What is Cryptocurrency Mining? /Bitcoin Mining
Here is all about Bitcoon Mining alongwith solutions to any minable Crypto Currencies Solutions.
- What is Mining?
Mining is a vital feature of many cryptocurrencies. Put simply, it’s the process by which transactions are checked to see that they follow certain rules of the network. Miners are encouraged to perform the necessary checks and verifications financially.
This is done with the fees that are collected from users paying to send their transactions, as well as a special reward of new currency that gets released with every new block added to the chain. This type of payment is called the block reward.
At its most basic, all you need to mine cryptocurrency is a computer, the internet, and a special piece of software. You’ll find this software at the GitHub repository of the cryptocurrency you have chosen to mine. Alternatively, you might find it already built in to the cryptocurrency’s wallet software. This is the case with the likes of Monero and Electroneum.
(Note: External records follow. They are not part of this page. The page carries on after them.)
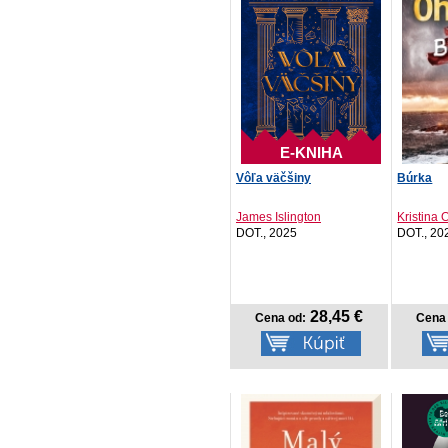
E-KNIHA
Vôľa väčšiny
Búrka
James Islington
Kristina
DOT., 2025
DOT., 20
28,45 €
Cena od:
Cena 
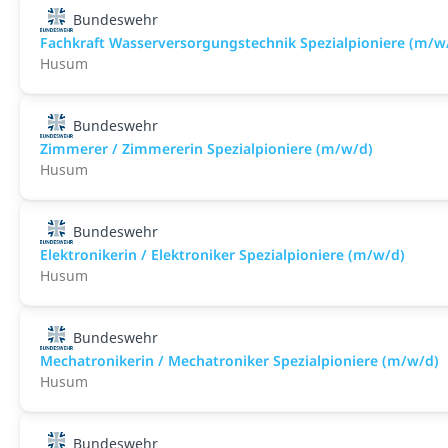
Bundeswehr
Fachkraft Wasserversorgungstechnik Spezialpioniere (m/w
Husum
Bundeswehr
Zimmerer / Zimmererin Spezialpioniere (m/w/d)
Husum
Bundeswehr
Elektronikerin / Elektroniker Spezialpioniere (m/w/d)
Husum
Bundeswehr
Mechatronikerin / Mechatroniker Spezialpioniere (m/w/d)
Husum
Bundeswehr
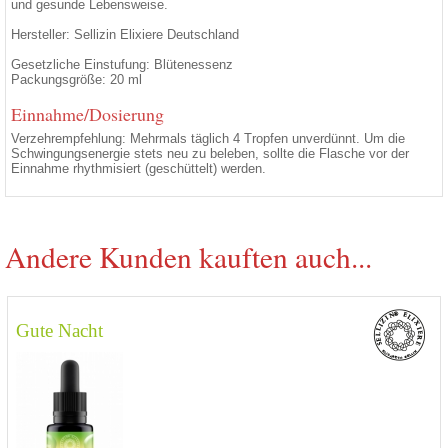
und gesunde Lebensweise.
Hersteller: Sellizin Elixiere Deutschland
Gesetzliche Einstufung: Blütenessenz
Packungsgröße: 20 ml
Einnahme/Dosierung
Verzehrempfehlung: Mehrmals täglich 4 Tropfen unverdünnt. Um die
Schwingungsenergie stets neu zu beleben, sollte die Flasche vor der
Einnahme rhythmisiert (geschüttelt) werden.
Andere Kunden kauften auch...
Gute Nacht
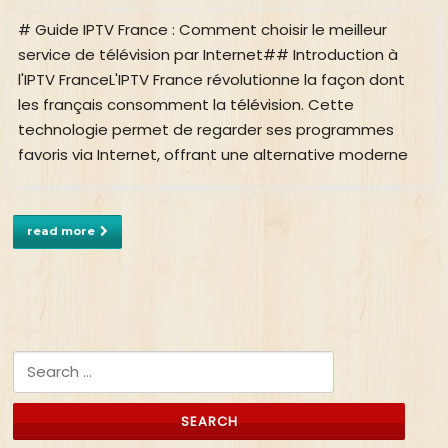
# Guide IPTV France : Comment choisir le meilleur
service de télévision par Internet## Introduction à
l'IPTV FranceL'IPTV France révolutionne la façon dont
les français consomment la télévision. Cette
technologie permet de regarder ses programmes
favoris via Internet, offrant une alternative moderne
read more
Search for:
A Breakdown of Cryptocurrency Mining
Let’s look at a breakdown of what a cryptocurrency mining unit is actually doing to secure the network and release new coins. For simplicity, I’ll refer to the currency being mined as Bitcoin. The process is very much the same for all cryptocurrencies that require mining though:
- First, the computer checks a list of waiting transactions against the blockchain. They are making sure that none of the coins have been spent twice and each account or wallet has enough balance to send the Bitcoin transaction being requested.
- Then, the computer bundles these verified transactions into a block.
- Once a set of transactions is formed into a block, the miner must solve a sort of puzzle to publish the block on the chain. This puzzle is to guess the “hash” of the block.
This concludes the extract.